In such a world, we need to hear the message of Paul, of Jesus.  We are not content with weakness for its own sake, but for the sake of Christ.  In our weakness and emptiness and yes, even in our sin, Jesus wants to unleash his strength, his fullness, his life-changing love.  Perhaps our success, according to the vision of the world, has blinded us to the weaknesses and vulnerabilities which lie just beneath the surface.  Perhaps we have become so rooted in the inertia of a closed mind or a hardened heart, that we prefer our own weakness to the power which alone can set us free.

In either case, the message is clear: we depend neither on our strength, nor on our weakness, but on the One who shatters the idol of our strength, in order to pour the fullness of his treasure into the emptiness of our earthen vessels: body and mind, heart and soul and spirit.

Shortly after he was elected Bishop of Rome and chief shepherd of the universal Church, Pope Francis granted an interview that was published in Jesuit journals throughout the world.  The very first question posed to him by fellow Jesuit Antonio Spadaro, editor of La Civilta Cattolica, brought forth an unexpected response:

I ask Pope Francis point-blank: “Who is Jorge Mario Bergoglio?” He stares at me in silence. I ask him if I may ask him this question. He nods and replies: “I ​​do not know what might be the most fitting description.... I am a sinner. This is the most accurate definition. It is not a figure of speech, a literary genre. I am a sinner.”

He continued to reflect and concentrate: “Yes, but the best summary, the one that comes more from the inside and I feel most true is this: I am a sinner whom the Lord has looked upon with mercy.” And he repeats: “I ​​am one who is looked upon by the Lord. I always felt my motto, Miserando atque Eligendo [Looking upon him with Mercy, God chose Him], was very true for me.”

The motto is taken from the Homilies of Bede the Venerable, who writes in his comments on the Gospel story of the calling of Matthew: “Jesus saw Matthew the tax collector, and looking at him with mercy, he chose him and said to him, ‘Follow me.’”

“When I came to Rome, I always stayed at the residence on Via della Scrofa. From there I often visited the Church of St. Louis of France, and I went there to contemplate the painting of ‘The Calling of St. Matthew,’ by Caravaggio.  That finger of Jesus, pointing at Matthew. That’s me. I feel like him. Like Matthew.  Here, this is me, a sinner on whom the Lord has turned his gaze. And this is what I said when they asked me if I would accept my election as pontiff. “I am a sinner, but I trust in the infinite mercy and patience of our Lord Jesus Christ, and I accept in a spirit of penance.”

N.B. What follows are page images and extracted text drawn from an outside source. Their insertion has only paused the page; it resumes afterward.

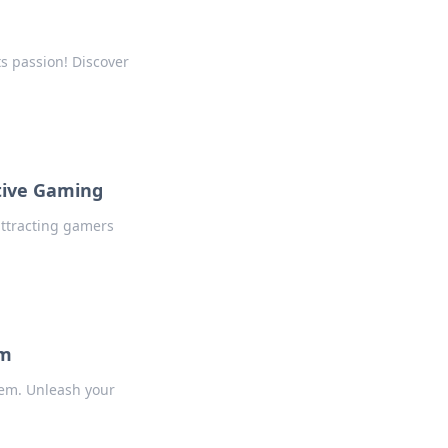
ts passion! Discover
tive Gaming
ttracting gamers
em
hem. Unleash your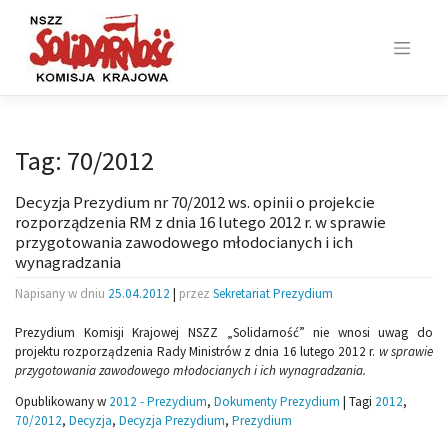
Skip
to
content
Tag:
70/2012
Decyzja Prezydium nr 70/2012 ws. opinii o projekcie
rozporządzenia RM z dnia 16 lutego 2012 r. w sprawie
przygotowania zawodowego młodocianych i ich
wynagradzania
Napisany w dniu
25.04.2012
|
przez
Sekretariat Prezydium
Prezydium Komisji Krajowej NSZZ „Solidarność” nie wnosi uwag do
projektu rozporządzenia Rady Ministrów z dnia 16 lutego 2012 r.
w sprawie
przygotowania zawodowego młodocianych i ich wynagradzania.
Opublikowany w
2012 - Prezydium
,
Dokumenty Prezydium
|
Tagi
2012
,
70/2012
,
Decyzja
,
Decyzja Prezydium
,
Prezydium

Because of this realization, Pope Francis is free to be himself.  He knows his gifts, and he knows his limitations. He feels no need to hide them, no shame about them.  Most of all, Francis knows himself as Christ knows him: loved in his sinfulness and his weakness, empowered by Christ in his giftedness, he can reach out with tender love and compassion, with courage and conviction, speaking words that challenge us to be the best we can be.  God loves us exactly the way we are, chooses us and calls us where we are, and sends us forth to share in his mission.  He did it for Paul, he did it with Pope Francis, and he does it with you and me.  

One of my most treasured ordination gifts was a little book entitled “Blessed are the cracked ... for they shall let in the light,” offered to me “from one cracked friend to another.”  It communicates beautifully why our weaknesses – which we so often seek to deny or conceal – are part of God’s plan.   

So inspired by the example of Paul today, may our sharing in this Eucharist fill the emptiness which we carry within, and let us pray that the Lord’s light will shine through our cracks, God’s strength through our weakness, God’s amazing power transforming and converting us, and through us, the world.